In the fall of 1993, in the middle of a Cornell University seminar on Jung, film, and the process of self-knowledge, one of the best students brought our discussion about Jung’s history of the symbol vis-à-vis film to an agitated silence by exclaiming that his normally intelligent professor was, in his words, ‘full of crap.’ It was not his usual diction or tonal register, but in casting doubt upon the symbolic qualities of Star Wars (1977), I had touched an emotionally charged nerve. Like the rest of the class, I tried to take at that moment a measure of the depth and tone of this outburst before responding. It was the genuine article and was subsequently engaged as such, but to this day it troubles me in the same way that the primary focus of Jungian film studies on popular narrative film and television troubles me. (Readers interested in my student’s own report of this discussion may wish to read Conn [1997]. We remain on warm speaking terms; perhaps some day we will screen Star Wars together and continue the debate.) Reflection upon this fact seems necessary, perhaps especially now, when the recent past has seen the unprecedented publication of a very significant number of books and anthologies of Jungian film studies, including those by Bassil-Morozow (2010), Apperson and Beebe (2008), Cater (2005), Fredericksen (2005), Fredericksen and Hendrykowski (2007), Hauke and Alister (2001), Hockley (2001, 2007), Izod (2001, 2006), Singh (2009) and Waddell (2006, 2009).

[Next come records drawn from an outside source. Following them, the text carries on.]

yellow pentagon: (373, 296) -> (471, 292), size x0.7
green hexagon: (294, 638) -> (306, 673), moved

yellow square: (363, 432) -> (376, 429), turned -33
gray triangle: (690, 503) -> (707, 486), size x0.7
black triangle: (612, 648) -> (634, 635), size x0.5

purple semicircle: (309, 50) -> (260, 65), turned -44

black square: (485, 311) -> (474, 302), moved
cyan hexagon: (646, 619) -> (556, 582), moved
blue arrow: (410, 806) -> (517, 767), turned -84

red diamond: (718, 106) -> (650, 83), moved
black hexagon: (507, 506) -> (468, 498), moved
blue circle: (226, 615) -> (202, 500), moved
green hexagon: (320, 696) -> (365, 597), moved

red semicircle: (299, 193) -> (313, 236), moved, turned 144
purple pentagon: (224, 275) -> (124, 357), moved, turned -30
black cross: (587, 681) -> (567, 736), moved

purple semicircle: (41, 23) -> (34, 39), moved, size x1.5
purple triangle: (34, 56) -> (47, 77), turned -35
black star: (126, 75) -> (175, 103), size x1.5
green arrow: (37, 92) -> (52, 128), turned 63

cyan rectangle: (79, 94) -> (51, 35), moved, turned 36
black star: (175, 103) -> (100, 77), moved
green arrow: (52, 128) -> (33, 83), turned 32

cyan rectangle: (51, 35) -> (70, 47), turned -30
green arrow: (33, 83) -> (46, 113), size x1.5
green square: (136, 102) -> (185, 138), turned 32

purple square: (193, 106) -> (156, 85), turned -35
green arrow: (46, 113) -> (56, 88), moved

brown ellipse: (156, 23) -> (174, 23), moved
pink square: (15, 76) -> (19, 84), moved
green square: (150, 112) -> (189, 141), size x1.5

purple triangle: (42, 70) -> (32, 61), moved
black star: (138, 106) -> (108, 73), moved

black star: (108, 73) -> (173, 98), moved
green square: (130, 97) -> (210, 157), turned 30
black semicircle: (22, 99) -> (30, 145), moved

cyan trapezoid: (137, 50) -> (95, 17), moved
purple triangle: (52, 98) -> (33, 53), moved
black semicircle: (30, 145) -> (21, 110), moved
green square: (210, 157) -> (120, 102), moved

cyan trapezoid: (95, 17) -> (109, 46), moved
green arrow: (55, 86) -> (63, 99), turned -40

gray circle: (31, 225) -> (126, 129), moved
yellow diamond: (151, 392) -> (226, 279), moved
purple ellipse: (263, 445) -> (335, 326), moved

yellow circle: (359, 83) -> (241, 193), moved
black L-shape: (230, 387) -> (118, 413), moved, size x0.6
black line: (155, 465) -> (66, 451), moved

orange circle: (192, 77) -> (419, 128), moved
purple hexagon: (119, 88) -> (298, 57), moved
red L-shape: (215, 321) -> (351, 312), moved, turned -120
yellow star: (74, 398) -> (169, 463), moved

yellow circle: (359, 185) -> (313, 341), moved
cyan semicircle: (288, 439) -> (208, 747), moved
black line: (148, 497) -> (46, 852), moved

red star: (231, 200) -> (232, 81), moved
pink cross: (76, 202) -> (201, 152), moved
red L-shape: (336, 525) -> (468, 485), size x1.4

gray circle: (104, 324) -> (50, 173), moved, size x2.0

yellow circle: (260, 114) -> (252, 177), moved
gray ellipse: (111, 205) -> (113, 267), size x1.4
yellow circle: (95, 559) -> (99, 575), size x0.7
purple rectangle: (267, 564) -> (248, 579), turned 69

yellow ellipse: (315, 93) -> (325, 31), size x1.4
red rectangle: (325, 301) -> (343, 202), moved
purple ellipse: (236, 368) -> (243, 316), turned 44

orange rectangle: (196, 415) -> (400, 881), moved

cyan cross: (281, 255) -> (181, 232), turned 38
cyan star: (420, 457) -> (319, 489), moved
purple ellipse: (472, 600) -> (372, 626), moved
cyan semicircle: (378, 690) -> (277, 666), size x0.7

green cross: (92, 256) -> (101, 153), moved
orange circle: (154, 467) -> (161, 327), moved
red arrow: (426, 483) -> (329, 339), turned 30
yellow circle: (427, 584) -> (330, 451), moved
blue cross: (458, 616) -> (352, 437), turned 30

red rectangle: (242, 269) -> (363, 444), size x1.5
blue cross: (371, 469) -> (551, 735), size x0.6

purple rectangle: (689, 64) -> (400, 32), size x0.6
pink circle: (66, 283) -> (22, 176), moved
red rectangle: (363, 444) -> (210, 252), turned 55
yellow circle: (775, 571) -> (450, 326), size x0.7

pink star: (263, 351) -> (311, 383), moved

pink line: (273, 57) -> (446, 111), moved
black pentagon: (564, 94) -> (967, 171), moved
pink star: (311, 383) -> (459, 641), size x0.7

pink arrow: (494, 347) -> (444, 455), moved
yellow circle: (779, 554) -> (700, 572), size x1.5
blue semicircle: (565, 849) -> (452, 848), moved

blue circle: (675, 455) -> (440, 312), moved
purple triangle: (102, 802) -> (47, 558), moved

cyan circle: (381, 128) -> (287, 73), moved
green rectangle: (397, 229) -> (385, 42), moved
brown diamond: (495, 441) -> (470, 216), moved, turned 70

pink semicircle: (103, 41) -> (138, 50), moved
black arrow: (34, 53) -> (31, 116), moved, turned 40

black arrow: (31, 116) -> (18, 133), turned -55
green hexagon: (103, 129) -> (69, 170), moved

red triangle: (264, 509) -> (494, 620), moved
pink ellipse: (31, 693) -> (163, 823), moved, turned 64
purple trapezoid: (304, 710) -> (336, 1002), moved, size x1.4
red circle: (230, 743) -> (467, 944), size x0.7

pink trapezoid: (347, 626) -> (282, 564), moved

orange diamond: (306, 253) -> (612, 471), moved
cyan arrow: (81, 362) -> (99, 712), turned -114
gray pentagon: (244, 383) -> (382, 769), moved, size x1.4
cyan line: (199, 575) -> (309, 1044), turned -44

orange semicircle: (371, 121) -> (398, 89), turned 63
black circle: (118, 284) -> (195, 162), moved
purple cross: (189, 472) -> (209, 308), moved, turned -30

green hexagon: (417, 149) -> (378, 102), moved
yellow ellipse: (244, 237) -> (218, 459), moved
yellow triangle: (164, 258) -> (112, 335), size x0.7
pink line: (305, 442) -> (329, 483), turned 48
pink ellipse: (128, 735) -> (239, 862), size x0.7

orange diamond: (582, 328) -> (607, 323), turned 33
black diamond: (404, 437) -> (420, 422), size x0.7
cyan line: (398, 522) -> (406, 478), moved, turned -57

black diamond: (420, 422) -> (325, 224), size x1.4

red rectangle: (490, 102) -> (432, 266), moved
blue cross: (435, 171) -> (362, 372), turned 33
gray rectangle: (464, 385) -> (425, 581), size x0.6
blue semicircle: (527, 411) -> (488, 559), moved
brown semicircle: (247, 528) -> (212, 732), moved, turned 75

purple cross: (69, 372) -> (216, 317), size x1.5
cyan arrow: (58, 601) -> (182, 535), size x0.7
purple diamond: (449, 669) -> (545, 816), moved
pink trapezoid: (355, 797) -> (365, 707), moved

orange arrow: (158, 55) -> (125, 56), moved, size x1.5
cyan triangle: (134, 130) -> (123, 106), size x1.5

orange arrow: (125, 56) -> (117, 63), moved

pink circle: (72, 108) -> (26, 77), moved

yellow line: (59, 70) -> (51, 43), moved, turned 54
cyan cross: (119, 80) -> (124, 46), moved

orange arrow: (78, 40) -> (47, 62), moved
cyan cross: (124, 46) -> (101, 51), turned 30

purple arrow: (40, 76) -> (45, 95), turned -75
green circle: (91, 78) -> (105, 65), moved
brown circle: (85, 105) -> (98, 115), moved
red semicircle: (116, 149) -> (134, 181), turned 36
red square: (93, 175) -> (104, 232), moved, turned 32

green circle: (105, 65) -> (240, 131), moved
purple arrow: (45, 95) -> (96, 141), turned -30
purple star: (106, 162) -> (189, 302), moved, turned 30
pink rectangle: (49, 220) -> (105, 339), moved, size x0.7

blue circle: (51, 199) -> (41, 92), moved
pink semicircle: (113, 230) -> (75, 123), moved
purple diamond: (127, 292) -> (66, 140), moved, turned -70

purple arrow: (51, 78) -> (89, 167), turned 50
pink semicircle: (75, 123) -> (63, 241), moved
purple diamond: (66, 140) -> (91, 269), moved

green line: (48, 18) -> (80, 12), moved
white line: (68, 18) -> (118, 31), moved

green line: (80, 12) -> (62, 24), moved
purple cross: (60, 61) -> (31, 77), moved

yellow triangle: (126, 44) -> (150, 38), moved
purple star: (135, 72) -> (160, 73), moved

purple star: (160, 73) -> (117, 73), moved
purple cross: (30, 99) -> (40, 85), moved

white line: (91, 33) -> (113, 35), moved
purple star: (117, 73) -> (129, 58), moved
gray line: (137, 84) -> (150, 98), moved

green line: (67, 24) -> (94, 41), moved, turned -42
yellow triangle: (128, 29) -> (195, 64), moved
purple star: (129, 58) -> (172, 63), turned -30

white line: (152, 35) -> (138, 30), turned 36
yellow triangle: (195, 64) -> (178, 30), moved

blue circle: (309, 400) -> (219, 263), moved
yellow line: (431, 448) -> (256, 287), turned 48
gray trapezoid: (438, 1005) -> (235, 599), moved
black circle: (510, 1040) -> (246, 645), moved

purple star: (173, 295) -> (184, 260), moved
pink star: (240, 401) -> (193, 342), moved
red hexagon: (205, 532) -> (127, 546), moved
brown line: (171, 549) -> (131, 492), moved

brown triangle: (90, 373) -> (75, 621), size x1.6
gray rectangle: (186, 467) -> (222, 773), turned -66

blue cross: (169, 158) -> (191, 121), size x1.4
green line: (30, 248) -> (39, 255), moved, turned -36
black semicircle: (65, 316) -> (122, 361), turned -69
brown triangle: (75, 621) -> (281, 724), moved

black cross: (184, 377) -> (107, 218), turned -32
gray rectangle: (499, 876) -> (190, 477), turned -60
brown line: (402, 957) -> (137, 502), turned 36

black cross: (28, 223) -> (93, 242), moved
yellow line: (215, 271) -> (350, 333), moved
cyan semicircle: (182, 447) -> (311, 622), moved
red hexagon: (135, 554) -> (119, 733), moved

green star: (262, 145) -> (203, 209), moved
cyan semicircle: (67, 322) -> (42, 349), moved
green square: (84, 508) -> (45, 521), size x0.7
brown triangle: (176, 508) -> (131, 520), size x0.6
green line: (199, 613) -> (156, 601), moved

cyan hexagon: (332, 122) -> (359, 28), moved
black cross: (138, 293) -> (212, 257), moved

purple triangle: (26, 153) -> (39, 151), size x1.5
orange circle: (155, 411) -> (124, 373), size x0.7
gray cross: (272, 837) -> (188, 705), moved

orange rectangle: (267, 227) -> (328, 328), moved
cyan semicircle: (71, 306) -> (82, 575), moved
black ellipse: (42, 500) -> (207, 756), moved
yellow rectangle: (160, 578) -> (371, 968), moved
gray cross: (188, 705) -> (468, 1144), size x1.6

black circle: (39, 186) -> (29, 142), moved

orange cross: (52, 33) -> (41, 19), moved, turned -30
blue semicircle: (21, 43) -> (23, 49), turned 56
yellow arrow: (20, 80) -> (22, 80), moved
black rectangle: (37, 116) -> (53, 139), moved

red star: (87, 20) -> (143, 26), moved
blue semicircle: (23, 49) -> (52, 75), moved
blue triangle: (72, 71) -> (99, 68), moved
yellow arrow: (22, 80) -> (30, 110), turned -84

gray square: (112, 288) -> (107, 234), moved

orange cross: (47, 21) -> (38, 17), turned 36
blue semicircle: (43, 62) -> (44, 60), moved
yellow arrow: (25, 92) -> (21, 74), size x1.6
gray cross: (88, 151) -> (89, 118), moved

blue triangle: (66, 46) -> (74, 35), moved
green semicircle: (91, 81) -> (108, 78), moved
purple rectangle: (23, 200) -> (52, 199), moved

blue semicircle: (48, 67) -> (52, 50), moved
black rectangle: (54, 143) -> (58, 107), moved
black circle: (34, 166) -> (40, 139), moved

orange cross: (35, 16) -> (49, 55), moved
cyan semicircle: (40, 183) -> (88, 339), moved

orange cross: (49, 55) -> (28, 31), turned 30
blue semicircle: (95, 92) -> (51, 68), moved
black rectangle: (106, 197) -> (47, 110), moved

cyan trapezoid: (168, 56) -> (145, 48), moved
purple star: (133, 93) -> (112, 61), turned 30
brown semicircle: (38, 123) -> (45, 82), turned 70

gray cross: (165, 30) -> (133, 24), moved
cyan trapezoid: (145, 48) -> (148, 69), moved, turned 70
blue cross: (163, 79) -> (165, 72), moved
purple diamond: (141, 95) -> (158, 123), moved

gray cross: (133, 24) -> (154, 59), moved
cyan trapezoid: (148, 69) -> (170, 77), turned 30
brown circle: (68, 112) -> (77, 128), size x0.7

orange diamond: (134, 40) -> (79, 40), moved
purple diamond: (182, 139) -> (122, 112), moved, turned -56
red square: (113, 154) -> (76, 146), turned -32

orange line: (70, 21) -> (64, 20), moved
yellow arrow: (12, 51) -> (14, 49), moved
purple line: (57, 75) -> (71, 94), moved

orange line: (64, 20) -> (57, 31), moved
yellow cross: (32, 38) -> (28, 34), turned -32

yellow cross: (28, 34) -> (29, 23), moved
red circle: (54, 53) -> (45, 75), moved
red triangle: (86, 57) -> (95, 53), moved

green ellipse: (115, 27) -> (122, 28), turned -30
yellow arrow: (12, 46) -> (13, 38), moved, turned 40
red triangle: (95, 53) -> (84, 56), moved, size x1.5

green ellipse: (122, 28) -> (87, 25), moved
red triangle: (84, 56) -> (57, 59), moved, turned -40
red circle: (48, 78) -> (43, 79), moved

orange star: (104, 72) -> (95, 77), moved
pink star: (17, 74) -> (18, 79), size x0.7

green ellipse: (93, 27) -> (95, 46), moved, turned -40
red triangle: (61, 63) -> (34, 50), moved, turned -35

Reflection is needed now, just as these books herald increased visibility for Jungian perspectives on film among readers and students who may well be encountering such perspectives for the first time. Those of us who engage in this work are at that point where we need to know better the nature and function of our criticism: we need a theory of Jungian film criticism, nested within a theory of film, its creation, and its exhibition.